Mol2vec

Mol2vec represents a novel way of embedding compound substructures as information rich vectors inspired by Natural Language Processing (NLP) techniques. New compounds can be described by summing the substructure vectors retrieved from a pretrained Mol2vec model.

Compound encoding

Molecules were considered as sentences and substructures as words. To obtain words for each molecule, the Morgan algorithm was used to generate all atom identifiers. Identifiers have same order of canonical SMILES.

All rare words that occurred less than three times in the corpus were replaced with a string “UNSEEN”. The distribution of “UNSEEN” in the corpus is random, and hence, a vector close to zero is usually learned.

They used Skip-gram because it captures spatial relationships better as a result of the weighting of words in the context.

Higher dimensionality of embeddings also had a beneficial effect on the performances, while varying the window size had almost no effect. The window size is 10 and 20 and second one is for radius 1, because at radius 1 each atom is represented twice via Morgan identifiers.
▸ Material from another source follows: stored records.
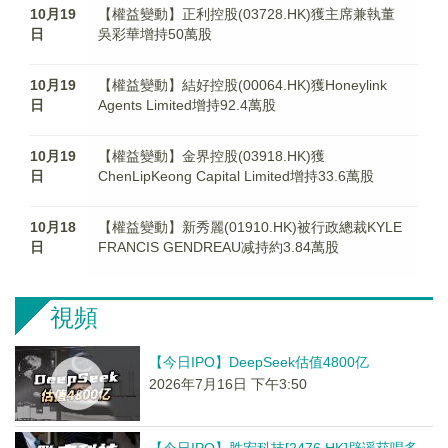
10月19
【權益變動】正利控股(03728.HK)獲主席兼執董
日
吳彩華增持50萬股
10月19
【權益變動】結好控股(00064.HK)獲Honeylink
日
Agents Limited增持92.4萬股
10月19
【權益變動】金界控股(03918.HK)獲
日
ChenLipKeong Capital Limited增持33.6萬股
10月18
【權益變動】新秀麗(01910.HK)被行政總裁KYLE
日
FRANCIS GENDREAU减持約3.84萬股
視頻
【今日IPO】DeepSeek估值4800亿
2026年7月16日 下午3:50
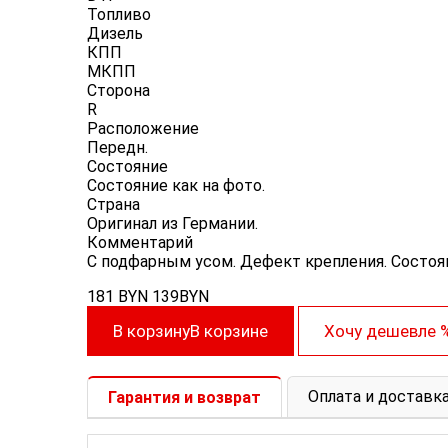
Топливо
Дизель
КПП
МКПП
Сторона
R
Расположение
Передн.
Состояние
Состояние как на фото.
Cтрана
Оригинал из Германии.
Комментарий
С подфарным усом. Дефект крепления. Состоян
181
BYN
139
BYN
В корзину
В корзине
Хочу дешевле
Оплата и доставк
Гарантия и возврат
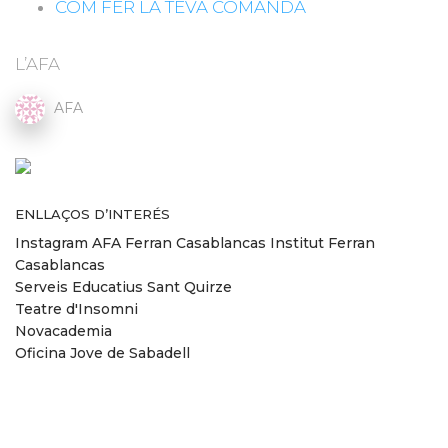
COM FER LA TEVA COMANDA
L’AFA
AFA
ENLLAÇOS D’INTERÉS
Instagram AFA Ferran Casablancas
Institut Ferran
Casablancas
Serveis Educatius Sant Quirze
Teatre d'Insomni
Novacademia
Oficina Jove de Sabadell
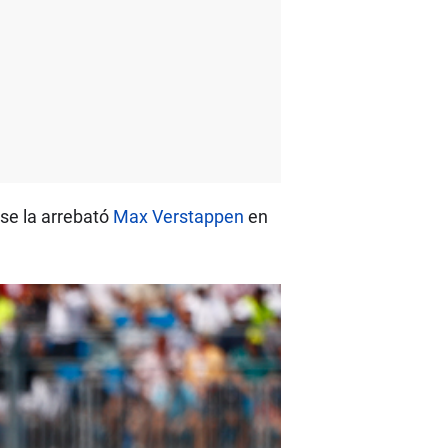
se la arrebató
Max Verstappen
en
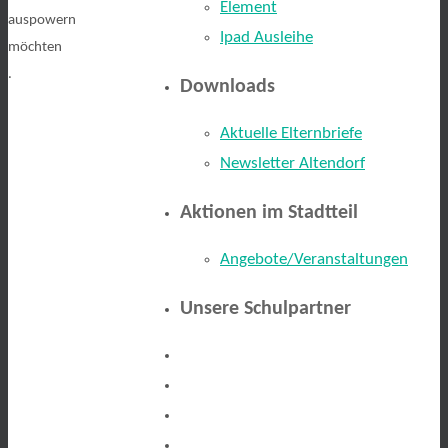
Element
auspowern
Ipad Ausleihe
möchten
.
Downloads
Aktuelle Elternbriefe
Newsletter Altendorf
Aktionen im Stadtteil
Angebote/Veranstaltungen
Unsere Schulpartner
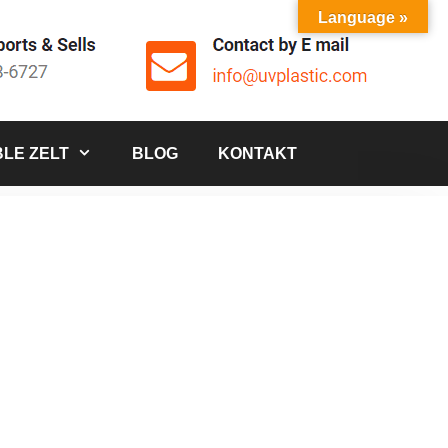
Language »
LE ZELT
BLOG
KONTAKT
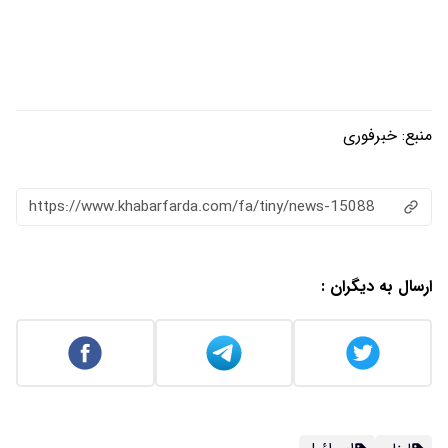
https://www.khabarfarda.com/fa/ti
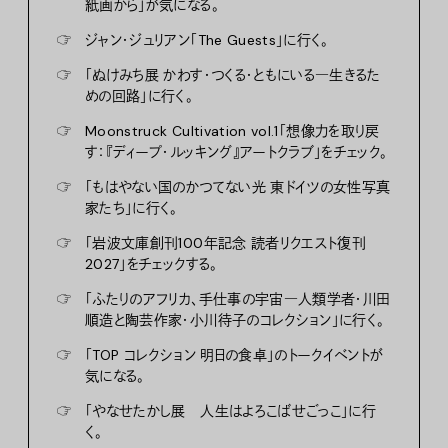
紙画から」が気になる。
☞
ジャン・ジュリアン「The Guests」に行く。
☞
「ぬけみち展 かわす・つくる・ともにいる―生きるた
めの回路」に行く。
☞
Moonstruck Cultivation vol.1「想像力を取り戻
す：『ディープ・ルッキング』アートクラブ」をチェック。
☞
「もはやない国のかつてない光 東ドイツの女性写真
家たち」に行く。
☞
「岩波文庫創刊100年記念 読者リクエスト復刊
2027」をチェックする。
☞
「ふたりのアフリカ、手仕事の宇宙―人類学者・川田
順造と陶芸作家・小川待子のコレクション」に行く。
☞
「TOP コレクション 明日の食卓」のトークイベントが
気になる。
☞
「やなせたかし展 人生はよろこばせごっこ」に行
く。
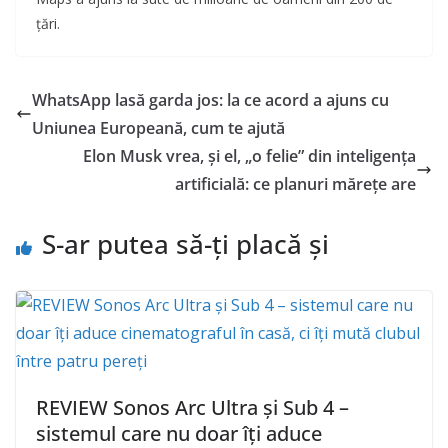
țări.
WhatsApp lasă garda jos: la ce acord a ajuns cu
Uniunea Europeană, cum te ajută
Elon Musk vrea, și el, „o felie” din inteligența
artificială: ce planuri mărețe are
S-ar putea să-ți placă și
REVIEW Sonos Arc Ultra și Sub 4 –
sistemul care nu doar îți aduce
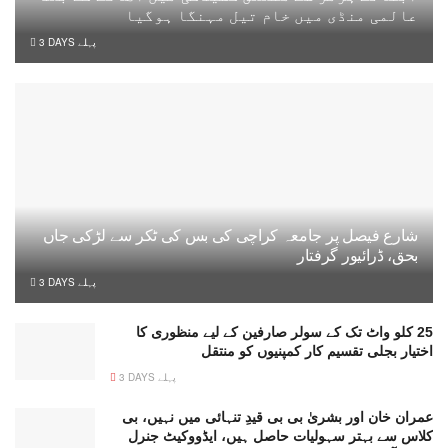
عالمی منڈی میں خام تیل مہنگا ہوگیا
3 DAYS پہلے
شارع فیصل پر جامعہ کراچی کی بس کی ٹکر سے لڑکی جاں
بحق، ڈرائیور گرفتار
3 DAYS پہلے
25 کلو واٹ تک کے سولر صارفین کے لیے منظوری کا
اختیار بجلی تقسیم کار کمپنیوں کو منتقل
3 DAYS پہلے
عمران خان اور بشریٰ بی بی قیدِ تنہائی میں نہیں، بی
کلاس سے بہتر سہولیات حاصل ہیں، ایڈووکیٹ جنرل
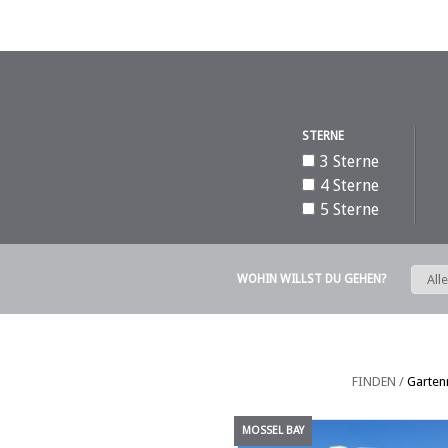
STERNE
3 Sterne
4 Sterne
5 Sterne
WOHIN WILLST DU GEHEN?
FINDEN /
Garten
MOSSEL BAY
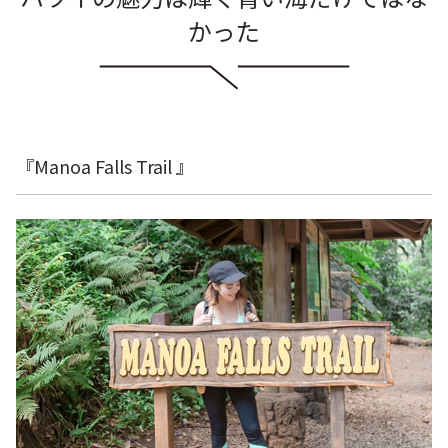
かった
『Manoa Falls Trail 』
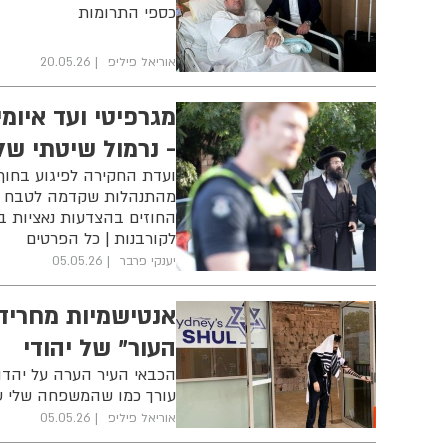
כספי התרומות
אוריאל פיליפ
20.05.26
מגרפיטי ועד איומ
- נרמול שיטתי ש
ועדת החקירה לפיגוע בחוף
מהתנהלות שקדמה לטבח | שו
החוזים בהצדעות נאציות ב
לקורבנות | כל הפרטים
יענקי פרבר
05.05.26
אנטישמיות מחרידה
העור" של יהודי
הכבאי העיר הערה על יהדות
עורך כמו שהמשפחה שלי 
אוריאל פיליפ
05.05.26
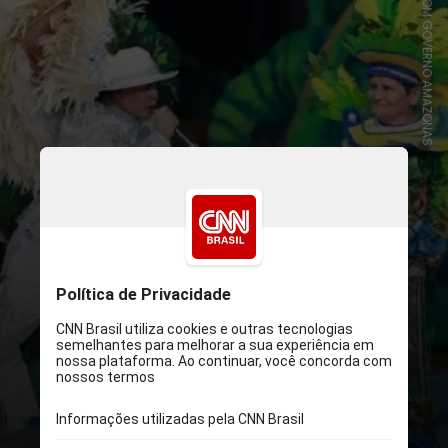
SECOM GOVERNO AMAZONAS
O festival ocorre anualmente em
junho na ilha de Parintins, no
Amazonas, que pode ser acessada
apenas por meios fluviais (barco)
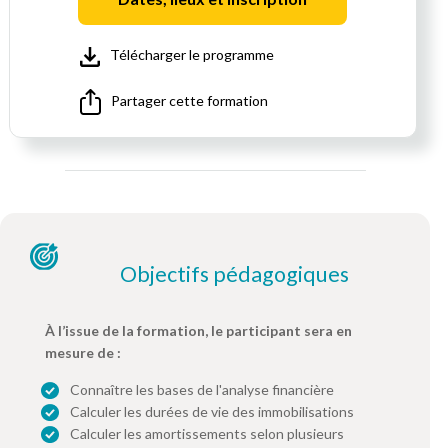
Télécharger le programme
Partager cette formation
Objectifs pédagogiques
À l’issue de la formation, le participant sera en
mesure de :
Connaître les bases de l'analyse financière
Calculer les durées de vie des immobilisations
Calculer les amortissements selon plusieurs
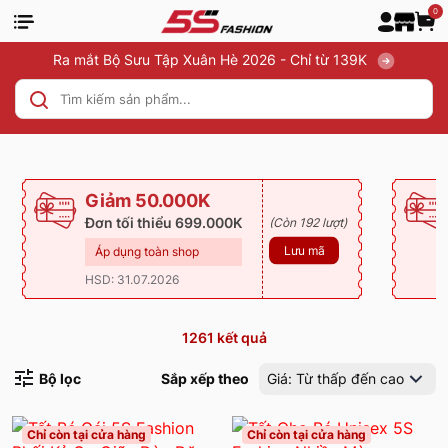
0
Ra mắt Bộ Sưu Tập Xuân Hè 2026 - Chỉ từ 139K
Giảm 50.000K
Đơn tối thiểu 699.000K
(Còn 192 lượt)
Lưu mã
Áp dụng toàn shop
HSD: 31.07.2026
1261
kết quả
Bộ lọc
Sắp xếp theo
Giá: Từ thấp đến cao
Chỉ còn tại cửa hàng
Chỉ còn tại cửa hàng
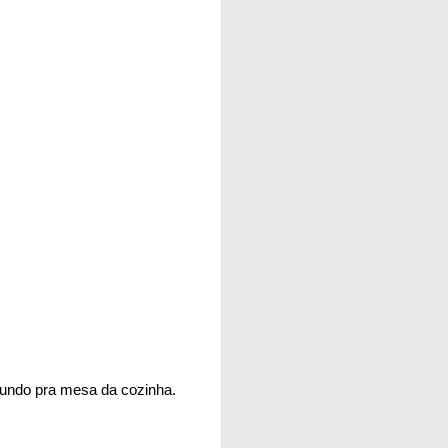
mundo pra mesa da cozinha.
Finally, 300-dimensional embeddings were generated for all combinations.

Generation and application of Mol2vec

../../_images/mol2vec_overview.png

The vector for a molecule is finally obtained by summing all of the vectors of the Morgan substructures of the molecule. If an unknown identifier occurs during featurization of the new data, the “UNSEEN” vector is employed.

Prediction of the ESOL solubility

../../_images/prediction_of_esol_solubility.png

Reference

  • Jaeger, S., et al. Mol2vec: Unsupervised Machine Learning Approach with Chemical Intuition. Journal of Chemical Information and Modeling. 2017.12.